I have read in some of the brain science books that people who suffered damage to certain parts of their brain that create emotion and compassion in us actually have a lot of difficulty making decisions.  They forever go back and forth between the pros and cons of minute matters like what to have for lunch and cannot make up their minds.

Rationality is more suited to analysis rather than synthesis.  If there is a proposal in front of us, we can take it apart and debate the pros and cons of each aspect rationally.

However, sitting on our own and wondering what to do next,  there is a world of possibilities and we need motivating forces to narrow our focus for us before the analytical side of rationality can drill into.  Emotions and urges motivate us.

Art is such a wide topic and I define it as something that evokes an emotional response from the person perceiving the art.  Some in the discussion would not include advertising as art because it is intended to persuade us towards a goal.
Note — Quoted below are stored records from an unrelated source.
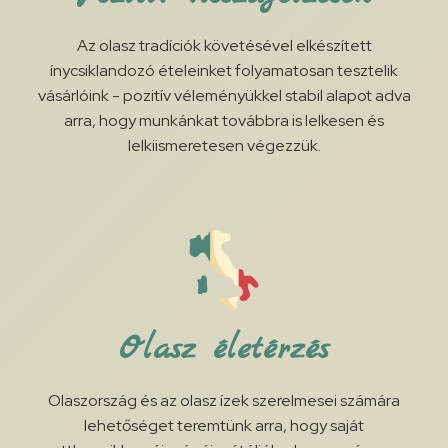
Az olasz tradíciók követésével elkészített
ínycsiklandozó ételeinket folyamatosan tesztelik
vásárlóink - pozitív véleményükkel stabil alapot adva
arra, hogy munkánkat továbbra is lelkesen és
lelkiismeretesen végezzük.
Olasz életérzés
Olaszország és az olasz ízek szerelmesei számára
lehetőséget teremtünk arra, hogy saját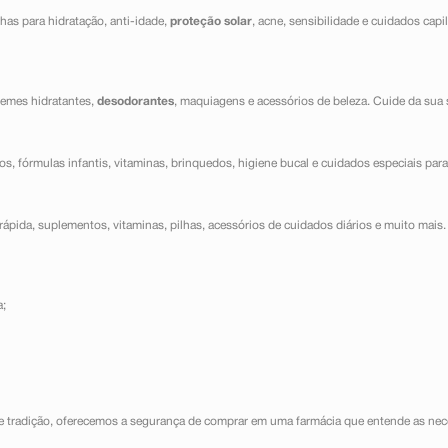
has para hidratação, anti-idade,
proteção solar
, acne, sensibilidade e cuidados capi
cremes hidratantes,
desodorantes
, maquiagens e acessórios de beleza. Cuide da sua 
dos, fórmulas infantis, vitaminas, brinquedos, higiene bucal e cuidados especiais para
ápida, suplementos, vitaminas, pilhas, acessórios de cuidados diários e muito mais. 
a;
e tradição, oferecemos a segurança de comprar em uma farmácia que entende as nece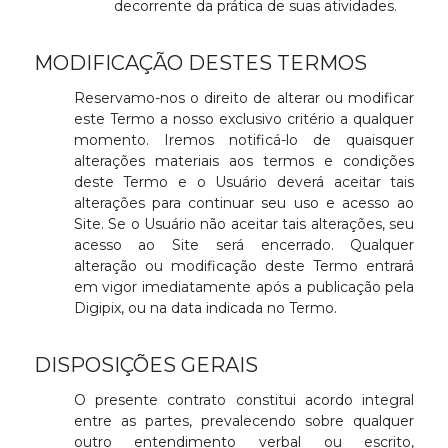
decorrente da prática de suas atividades.
MODIFICAÇÃO DESTES TERMOS
Reservamo-nos o direito de alterar ou modificar
este Termo a nosso exclusivo critério a qualquer
momento. Iremos notificá-lo de quaisquer
alterações materiais aos termos e condições
deste Termo e o Usuário deverá aceitar tais
alterações para continuar seu uso e acesso ao
Site. Se o Usuário não aceitar tais alterações, seu
acesso ao Site será encerrado. Qualquer
alteração ou modificação deste Termo entrará
em vigor imediatamente após a publicação pela
Digipix, ou na data indicada no Termo.
DISPOSIÇÕES GERAIS
O presente contrato constitui acordo integral
entre as partes, prevalecendo sobre qualquer
outro entendimento verbal ou escrito,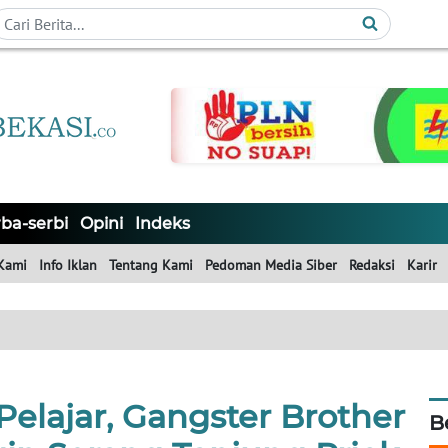
ba-serbi
Opini
Indeks
Kami
Info Iklan
Tentang Kami
Pedoman Media Siber
Redaksi
Karir
elajar, Gangster Brother
B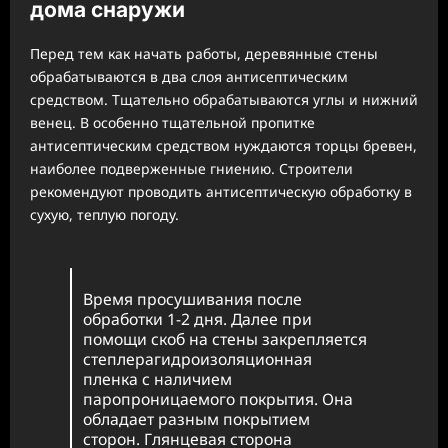
дома снаружи
Перед тем как начать работы, деревянные стены
обрабатываются в два слоя антисептическим
средством. Тщательно обрабатываются углы и нижний
венец. В особенно тщательной пропитке
антисептическим средством нуждаются торцы бревен,
наиболее подверженные гниению. Строители
рекомендуют проводить антисептическую обработку в
сухую, теплую погоду.
Время просушивания после
обработки 1-2 дня. Далее при
помощи скоб на стены закрепляется
степлерагидроизоляционная
пленка с наличием
паропроницаемого покрытия. Она
обладает разным покрытием
сторон. Глянцевая сторона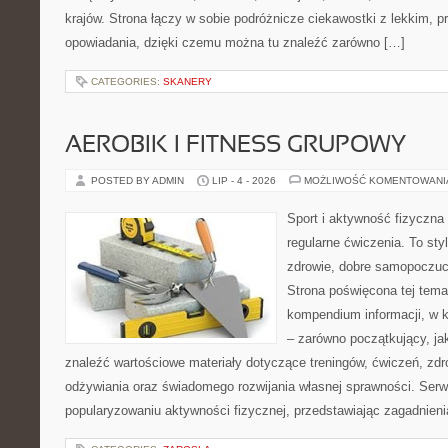
krajów. Strona łączy w sobie podróżnicze ciekawostki z lekkim,
opowiadania, dzięki czemu można tu znaleźć zarówno […]
CATEGORIES:
SKANERY
AEROBIK I FITNESS GRUPOWY
POSTED BY ADMIN
LIP - 4 - 2026
MOŻLIWOŚĆ KOMENTOWAN
Sport i aktywność fizyczna 
regularne ćwiczenia. To sty
zdrowie, dobre samopoczuci
Strona poświęcona tej tem
kompendium informacji, w k
– zarówno początkujący, j
znaleźć wartościowe materiały dotyczące treningów, ćwiczeń, zdr
odżywiania oraz świadomego rozwijania własnej sprawności. Serwi
popularyzowaniu aktywności fizycznej, przedstawiając zagadnien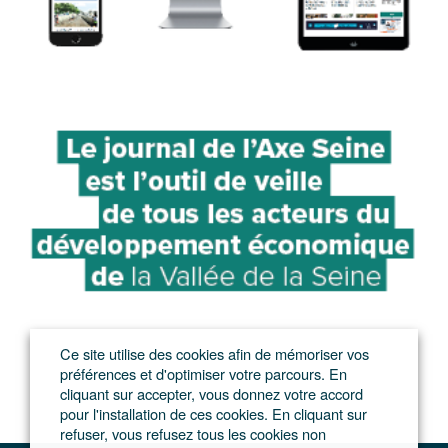
Ce site utilise des cookies afin de mémoriser vos
préférences et d'optimiser votre parcours. En
cliquant sur accepter, vous donnez votre accord
pour l'installation de ces cookies. En cliquant sur
refuser, vous refusez tous les cookies non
We acknowledge the complicated intertwining nature of art, emotion, and decision making but Mano's question of how do we guard ourselves against external manipulation and influences in our decisions turned the discussion.

Shula pointed out that education is manipulation but perhaps in a good way.  A sure way to construct effective filters for undesirable outside manipulation in our decision making is to use our past experience as feedback for the next time we decide.

Sam and Colin pointed out the subtle use of colours in places like McDonald Restaurants to encourage their customers not to linger and in prisons to calm inmates to minimize riots.  These are subtle subconscious influences that we likely do not know unless we search them out.

Then there is the lack of something as an influence. The absence of certain information will certainly change our decision making.  How do we know something should be there if it is not there?

The word manipulation is so loaded with negative meaning that we ended the discussion with our resident linguist's explanation that the word "influence" came from the sense of the river flowing into us.  Manipulation, on the other hand, tends to be acted on us by other humans with intention.  Thus the weather influence what we do but not manipulate.

We did not spend that much time on the arts,  it will have to be revisited at another discussion!